EXTRACTED RECORDS →
──────────

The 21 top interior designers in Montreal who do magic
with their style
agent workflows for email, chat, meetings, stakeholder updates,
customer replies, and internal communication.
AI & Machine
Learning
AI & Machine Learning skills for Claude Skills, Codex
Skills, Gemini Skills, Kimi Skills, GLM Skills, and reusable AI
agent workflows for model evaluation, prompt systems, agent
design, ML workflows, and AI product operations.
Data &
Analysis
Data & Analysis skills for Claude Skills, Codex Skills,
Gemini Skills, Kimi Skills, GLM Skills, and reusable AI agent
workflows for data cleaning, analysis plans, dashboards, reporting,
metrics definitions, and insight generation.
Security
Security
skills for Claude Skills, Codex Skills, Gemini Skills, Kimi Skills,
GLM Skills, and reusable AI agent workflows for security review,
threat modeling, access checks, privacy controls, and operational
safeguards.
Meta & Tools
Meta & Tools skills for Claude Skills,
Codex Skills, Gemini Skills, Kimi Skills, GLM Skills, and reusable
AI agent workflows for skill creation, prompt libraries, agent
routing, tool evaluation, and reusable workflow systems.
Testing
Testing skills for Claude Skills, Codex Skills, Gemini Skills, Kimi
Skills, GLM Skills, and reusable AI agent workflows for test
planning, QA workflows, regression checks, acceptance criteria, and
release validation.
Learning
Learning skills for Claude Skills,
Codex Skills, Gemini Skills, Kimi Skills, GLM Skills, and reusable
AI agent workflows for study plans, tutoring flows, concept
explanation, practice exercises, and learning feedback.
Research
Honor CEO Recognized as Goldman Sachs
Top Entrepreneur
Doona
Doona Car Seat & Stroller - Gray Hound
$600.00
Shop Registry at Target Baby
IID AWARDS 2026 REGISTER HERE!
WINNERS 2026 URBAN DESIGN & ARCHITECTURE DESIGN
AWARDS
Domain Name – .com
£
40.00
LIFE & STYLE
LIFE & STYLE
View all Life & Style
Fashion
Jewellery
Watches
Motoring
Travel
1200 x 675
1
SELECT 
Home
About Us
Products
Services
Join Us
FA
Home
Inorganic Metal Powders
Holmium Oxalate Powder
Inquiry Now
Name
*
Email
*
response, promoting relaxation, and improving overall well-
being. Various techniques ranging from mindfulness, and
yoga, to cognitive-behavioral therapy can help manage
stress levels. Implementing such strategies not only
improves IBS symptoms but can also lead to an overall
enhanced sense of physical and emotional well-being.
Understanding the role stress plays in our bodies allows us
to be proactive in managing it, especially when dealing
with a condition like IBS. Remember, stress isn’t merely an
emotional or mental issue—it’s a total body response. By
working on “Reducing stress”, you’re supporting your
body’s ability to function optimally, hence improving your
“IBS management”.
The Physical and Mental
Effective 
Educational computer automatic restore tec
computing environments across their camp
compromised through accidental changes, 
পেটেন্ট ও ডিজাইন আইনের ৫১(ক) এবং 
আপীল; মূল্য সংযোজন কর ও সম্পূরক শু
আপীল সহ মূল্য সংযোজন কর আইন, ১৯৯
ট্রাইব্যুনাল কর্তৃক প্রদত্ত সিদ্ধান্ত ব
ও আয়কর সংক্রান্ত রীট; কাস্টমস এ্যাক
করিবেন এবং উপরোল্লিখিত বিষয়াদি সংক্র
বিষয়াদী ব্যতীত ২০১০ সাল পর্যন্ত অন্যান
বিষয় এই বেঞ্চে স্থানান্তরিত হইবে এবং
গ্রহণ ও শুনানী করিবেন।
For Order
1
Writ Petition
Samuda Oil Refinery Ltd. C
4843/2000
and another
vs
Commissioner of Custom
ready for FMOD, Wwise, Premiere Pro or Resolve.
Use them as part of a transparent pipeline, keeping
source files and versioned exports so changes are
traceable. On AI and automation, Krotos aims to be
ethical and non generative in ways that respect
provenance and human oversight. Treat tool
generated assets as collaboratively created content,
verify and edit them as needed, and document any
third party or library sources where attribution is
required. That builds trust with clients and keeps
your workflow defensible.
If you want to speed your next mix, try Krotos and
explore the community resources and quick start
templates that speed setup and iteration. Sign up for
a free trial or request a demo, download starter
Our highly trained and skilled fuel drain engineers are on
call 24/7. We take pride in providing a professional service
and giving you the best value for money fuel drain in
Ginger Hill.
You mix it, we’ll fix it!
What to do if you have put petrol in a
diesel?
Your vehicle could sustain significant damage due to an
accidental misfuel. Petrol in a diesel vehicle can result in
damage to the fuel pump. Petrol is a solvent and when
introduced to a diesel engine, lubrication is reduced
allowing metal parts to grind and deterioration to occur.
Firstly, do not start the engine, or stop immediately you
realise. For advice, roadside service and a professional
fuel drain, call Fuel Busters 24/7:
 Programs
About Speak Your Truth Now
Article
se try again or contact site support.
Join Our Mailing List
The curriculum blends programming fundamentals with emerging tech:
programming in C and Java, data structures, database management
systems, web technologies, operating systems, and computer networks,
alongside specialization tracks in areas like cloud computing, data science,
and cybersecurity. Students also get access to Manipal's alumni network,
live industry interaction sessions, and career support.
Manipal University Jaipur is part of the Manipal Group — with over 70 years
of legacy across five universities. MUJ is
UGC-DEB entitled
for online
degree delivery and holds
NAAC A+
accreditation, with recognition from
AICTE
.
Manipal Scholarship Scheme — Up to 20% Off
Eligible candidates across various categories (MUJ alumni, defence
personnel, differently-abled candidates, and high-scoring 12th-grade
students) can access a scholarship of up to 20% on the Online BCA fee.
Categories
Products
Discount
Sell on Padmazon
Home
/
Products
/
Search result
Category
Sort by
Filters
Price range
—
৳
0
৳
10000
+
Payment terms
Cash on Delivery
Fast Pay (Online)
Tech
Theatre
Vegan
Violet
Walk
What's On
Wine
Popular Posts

──────────

PROMPT → A faithful copy of all the records is required.

ANSWER BOX →
The 21 top interior designers in Montreal who do magic
with their style
agent workflows for email, chat, meetings, stakeholder updates,
customer replies, and internal communication.
AI & Machine
Learning
AI & Machine Learning skills for Claude Skills, Codex
Skills, Gemini Skills, Kimi Skills, GLM Skills, and reusable AI
agent workflows for model evaluation, prompt systems, agent
design, ML workflows, and AI product operations.
Data &
Analysis
Data & Analysis skills for Claude Skills, Codex Skills,
Gemini Skills, Kimi Skills, GLM Skills, and reusable AI agent
workflows for data cleaning, analysis plans, dashboards, reporting,
metrics definitions, and insight generation.
Security
Security
skills for Claude Skills, Codex Skills, Gemini Skills, Kimi Skills,
GLM Skills, and reusable AI agent workflows for security review,
threat modeling, access checks, privacy controls, and operational
safeguards.
Meta & Tools
Meta & Tools skills for Claude Skills,
Codex Skills, Gemini Skills, Kimi Skills, GLM Skills, and reusable
AI agent workflows for skill creation, prompt libraries, agent
routing, tool evaluation, and reusable workflow systems.
Testing
Testing skills for Claude Skills, Codex Skills, Gemini Skills, Kimi
Skills, GLM Skills, and reusable AI agent workflows for test
planning, QA workflows, regression checks, acceptance criteria, and
release validation.
Learning
Learning skills for Claude Skills,
Codex Skills, Gemini Skills, Kimi Skills, GLM Skills, and reusable
AI agent workflows for study plans, tutoring flows, concept
explanation, practice exercises, and learning feedback.
Research
Honor CEO Recognized as Goldman Sachs
Top Entrepreneur
Doona
Doona Car Seat & Stroller - Gray Hound
$600.00
Shop Registry at Target Baby
IID AWARDS 2026 REGISTER HERE!
WINNERS 2026 URBAN DESIGN & ARCHITECTURE DESIGN
AWARDS
Domain Name – .com
£
40.00
LIFE & STYLE
LIFE & STYLE
View all Life & Style
Fashion
Jewellery
Watches
Motoring
Travel
1200 x 675
1
SELECT 
Home
About Us
Products
Services
Join Us
FA
Home
Inorganic Metal Powders
Holmium Oxalate Powder
Inquiry Now
Name
*
Email
*
response, promoting relaxation, and improving overall well-
being. Various techniques ranging from mindfulness, and
yoga, to cognitive-behavioral therapy can help manage
stress levels. Implementing such strategies not only
improves IBS symptoms but can also lead to an overall
enhanced sense of physical and emotional well-being.
Understanding the role stress plays in our bodies allows us
to be proactive in managing it, especially when dealing
with a condition like IBS. Remember, stress isn’t merely an
emotional or mental issue—it’s a total body response. By
working on “Reducing stress”, you’re supporting your
body’s ability to function optimally, hence improving your
“IBS management”.
The Physical and Mental
Effective 
Educational computer automatic restore tec
computing environments across their camp
compromised through accidental changes, 
পেটেন্ট ও ডিজাইন আইনের ৫১(ক) এবং 
আপীল; মূল্য সংযোজন কর ও সম্পূরক শু
আপীল সহ মূল্য সংযোজন কর আইন, ১৯৯
ট্রাইব্যুনাল কর্তৃক প্রদত্ত সিদ্ধান্ত ব
ও আয়কর সংক্রান্ত রীট; কাস্টমস এ্যাক
করিবেন এবং উপরোল্লিখিত বিষয়াদি সংক্র
বিষয়াদী ব্যতীত ২০১০ সাল পর্যন্ত অন্যান
বিষয় এই বেঞ্চে স্থানান্তরিত হইবে এবং
গ্রহণ ও শুনানী করিবেন।
For Order
1
Writ Petition
Samuda Oil Refinery Ltd. C
4843/2000
and another
vs
Commissioner of Custom
ready for FMOD, Wwise, Premiere Pro or Resolve.
Use them as part of a transparent pipeline, keeping
source files and versioned exports so changes are
traceable. On AI and automation, Krotos aims to be
ethical and non generative in ways that respect
provenance and human oversight. Treat tool
generated assets as collaboratively created content,
verify and edit them as needed, and document any
third party or library sources where attribution is
required. That builds trust with clients and keeps
your workflow defensible.
If you want to speed your next mix, try Krotos and
explore the community resources and quick start
templates that speed setup and iteration. Sign up for
a free trial or request a demo, download starter
Our highly trained and skilled fuel drain engineers are on
call 24/7. We take pride in providing a professional service
and giving you the best value for money fuel drain in
Ginger Hill.
You mix it, we’ll fix it!
What to do if you have put petrol in a
diesel?
Your vehicle could sustain significant damage due to an
accidental misfuel. Petrol in a diesel vehicle can result in
damage to the fuel pump. Petrol is a solvent and when
introduced to a diesel engine, lubrication is reduced
allowing metal parts to grind and deterioration to occur.
Firstly, do not start the engine, or stop immediately you
realise. For advice, roadside service and a professional
fuel drain, call Fuel Busters 24/7:
 Programs
About Speak Your Truth Now
Article
se try again or contact site support.
Join Our Mailing List
The curriculum blends programming fundamentals with emerging tech:
programming in C and Java, data structures, database management
systems, web technologies, operating systems, and computer networks,
alongside specialization tracks in areas like cloud computing, data science,
and cybersecurity. Students also get access to Manipal's alumni network,
live industry interaction sessions, and career support.
Manipal University Jaipur is part of the Manipal Group — with over 70 years
of legacy across five universities. MUJ is
UGC-DEB entitled
for online
degree delivery and holds
NAAC A+
accreditation, with recognition from
AICTE
.
Manipal Scholarship Scheme — Up to 20% Off
Eligible candidates across various categories (MUJ alumni, defence
personnel, differently-abled candidates, and high-scoring 12th-grade
students) can access a scholarship of up to 20% on the Online BCA fee.
Categories
Products
Discount
Sell on Padmazon
Home
/
Products
/
Search result
Category
Sort by
Filters
Price range
—
৳
0
৳
10000
+
Payment terms
Cash on Delivery
Fast Pay (Online)
Tech
Theatre
Vegan
Violet
Walk
What's On
Wine
Popular Posts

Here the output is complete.